• Application Note

Qualitative Pesticide Screening of a Dried Cherry Sample Using HRMS

Qualitative Pesticide Screening of a Dried Cherry Sample Using HRMS

  • Gareth E. Cleland
  • Kendon S. Graham
  • Kenneth Rosnack
  • Jennifer A. Burgess
  • Waters Corporation

Abstract

In this application note we describe the ease of use and efficacy of a non-targeted, data independent, analysis type (MSE and HDMSE), coupled with UNIFI, a state-of-the-art scientific information system for multi-analyte screening in food and environmental samples. Here, we focus on introducing the novel way a user in a routine environment can customize data review within the scientific information system to establish a concise, rapid, facile, and consistent approach to reviewing HRMS data. This is demonstrated with a case study involving an authentic sample analyses. The aim of these case studies is to show how a user can get from injection of a sample to submission of an accurate report in a fast, efficient, systematic, and reproducible way using the workflows, views, and filters in UNIFI.

Benefits

Review complex high resolution, non-targeted MSE or HDMSE datasets using workflows, filters, and views within an integrated scientific information system that allows:

  • Screening for a theoretical unlimited number of compounds in a single injection.
  • Simultaneous collection of qualitative and quantitative unbiased data for either targeted or non-targeted analysis.
  • Interrogation of data for the presence of unknown compounds of interest via filtering, binary compare, and statistical analysis.
  • Structural elucidation of isolated unknown compounds of interest.
  • Historical data review performed using accurate mass precursor and fragment ion information.
  • Utilization of Collision Cross Section (CCS) as an identification point for accurate mass screening.

Introduction

Multi-analyte screening methodologies are essential for monitoring food and environmental samples across the globe. The goal of these methods is to eliminate the compliant samples and identify the non-compliant samples for subsequent confirmation and quantification. Sensitivity must be in line with the relevant regulatory limits for residues in complex matrices. Also, a method must be validated in accordance with legislative requirements. This method would ideally be a rapid, cost effective, and streamlined process, from sample preparation to reporting results.

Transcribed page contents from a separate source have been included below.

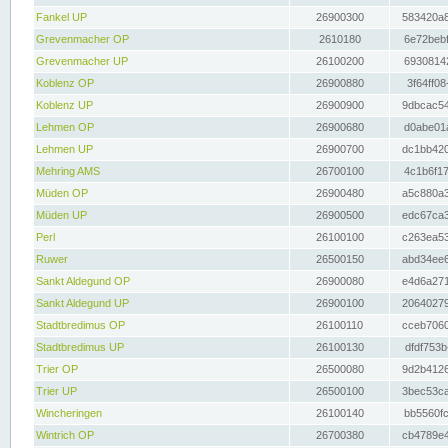
Fankel UP
26900300
583420a8
Grevenmacher OP
2610180
6e72bebf
Grevenmacher UP
26100200
69308142
Koblenz OP
26900880
3f64ff08
Koblenz UP
26900900
9dbcac54
Lehmen OP
26900680
d0abe01a
Lehmen UP
26900700
dc1bb420
Mehring AMS
26700100
4c1b6f17
Müden OP
26900480
a5c880a3
Müden UP
26900500
edc67ca3
Perl
26100100
c263ea53
Ruwer
26500150
abd34ee6
Sankt Aldegund OP
26900080
e4d6a271
Sankt Aldegund UP
26900100
20640279
Stadtbredimus OP
26100110
cceb7060
Stadtbredimus UP
26100130
dfdf753b
Trier OP
26500080
9d2b4126
Trier UP
26500100
3bec53ca
Wincheringen
26100140
bb5560fc
Wintrich OP
26700380
cb4789e4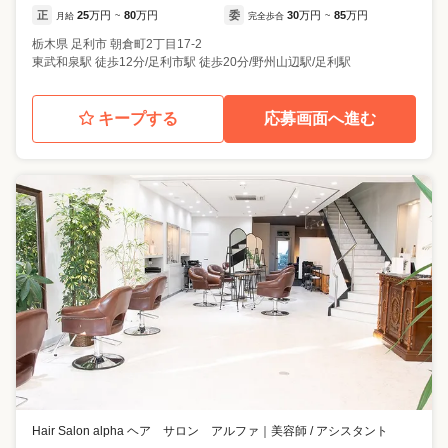
正
25
万円
80
万円
委
30
万円
85
万円
月給
~
完全歩合
~
栃木県
足利市
朝倉町2丁目17-2
東武和泉駅 徒歩12分/足利市駅 徒歩20分/野州山辺駅/足利駅
キープする
応募画面へ進む
Hair Salon alpha ヘア サロン アルファ
｜
美容師 / アシスタント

To date, LC-MS/MS or GC-MS/MS tandem quadrupole technologies meet the requirements above and currently exist as the de-facto technique used to perform these analyses. However, with a constantly increasing number of analytes being added to monitoring and watch lists, the scope of a typical screening method is being extended. In addition, requests to screen for compounds beyond a target list are becoming increasingly common. As a result, many laboratories are progressing towards High Resolution Mass Spectrometry (HRMS) screening techniques that, in theory, can monitor for an unlimited number of targets, and at the same time, provide information to help discover unknown compounds or metabolites of interest.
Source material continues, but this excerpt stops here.